← back to methodeutics

Convergence

Chapter 11 · Kelly 1996, Grünwald 2024, Ramdas 2023, Chernoff 1959

Five sensor streams, each individually undetectable. Composed e-values classify the forcing pattern at F1 = 0.996. The math composes. But a human can’t run this loop at scale.

Chapters 8–10 built a pipeline: track evidence as a trajectory (ch 8), classify the trajectory’s shape into four bins (ch 9), and use each classification’s failure mode to generate edges in the hypothesis graph (ch 10). Each piece works locally: one experiment, one trajectory, one kill condition. Does the graph as a whole converge? When you compose evidence across many experiments, each chosen adaptively based on the last, does the accumulated evidence settle on the truth?

Two theorems, from two different fields, say yes. Neither cites the other.


E-value composition: the product rule

Chapter 8 introduced e-values as an alternative to p-values: a measure of evidence you can peek at any time without inflating error. E-values compose.

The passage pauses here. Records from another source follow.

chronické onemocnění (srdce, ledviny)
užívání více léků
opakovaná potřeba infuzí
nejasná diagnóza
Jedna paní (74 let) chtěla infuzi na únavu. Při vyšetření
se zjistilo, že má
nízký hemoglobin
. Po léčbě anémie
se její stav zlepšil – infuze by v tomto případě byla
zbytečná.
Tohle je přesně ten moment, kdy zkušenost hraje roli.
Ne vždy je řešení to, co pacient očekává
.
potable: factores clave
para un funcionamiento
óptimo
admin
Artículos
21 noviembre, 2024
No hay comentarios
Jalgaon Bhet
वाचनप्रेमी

Run five experiments sequentially, choosing each based on the results of the previous ones. Each experiment produces an e-value Ei. The product E1 × E2 × … × E5 is itself a valid e-value. No correction for multiple testing. No penalty for adaptive selection. The product is valid as long as each e-value is constructed conditional on all previous data and decisions.

This is Grünwald, Henzi, and Ly (2024). If each Ei is an e-variable for the null hypothesis conditional on all previous data and decisions, then ∏Ei is an e-variable for the same null. The proof uses the tower property of conditional expectations. The result holds under arbitrary stopping, arbitrary experiment selection, and arbitrary dependence between experiments, as long as each e-value is valid given what came before.

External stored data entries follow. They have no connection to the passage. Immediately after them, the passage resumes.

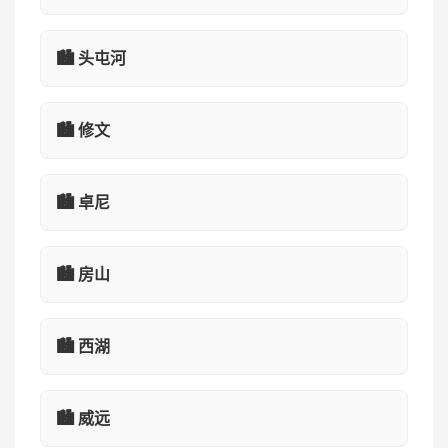
🏙️ 头屯河
🏙️ 修文
🏙️ 卓尼
🏙️ 房山
🏙️ 西湖
🏙️ 威远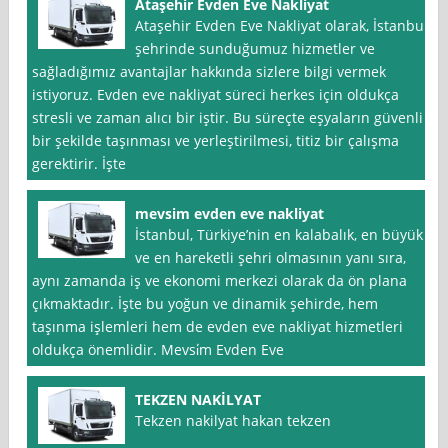
Ataşehir Evden Eve Nakliyat
Ataşehir Evden Eve Nakliyat olarak, İstanbul
şehrinde sunduğumuz hizmetler ve
sağladığımız avantajlar hakkında sizlere bilgi vermek
istiyoruz. Evden eve nakliyat süreci herkes için oldukça
stresli ve zaman alıcı bir iştir. Bu süreçte eşyaların güvenli
bir şekilde taşınması ve yerleştirilmesi, titiz bir çalışma
gerektirir. İşte
mevsim evden eve nakliyat
İstanbul, Türkiye’nin en kalabalık, en büyük
ve en hareketli şehri olmasının yanı sıra,
aynı zamanda iş ve ekonomi merkezi olarak da ön plana
çıkmaktadır. İşte bu yoğun ve dinamik şehirde, hem
taşınma işlemleri hem de evden eve nakliyat hizmetleri
oldukça önemlidir. Mevsi̇m Evden Eve
TEKZEN NAKİLYAT
Tekzen nakilyat hakan tekzen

Ramdas, Grünwald, Vovk, and Shafer (2023) extended this to continuous time and showed that the composed e-value process is a test supermartingale. You can run an open-ended investigation, composing evidence as you go, with a valid error guarantee at every step.

“E-values can be multiplied across different data sources, experiments, or analyses, no matter how they were selected.”

— Grünwald, Henzi, and Ly, “E-values: Calibration, combination, and applications” (2024)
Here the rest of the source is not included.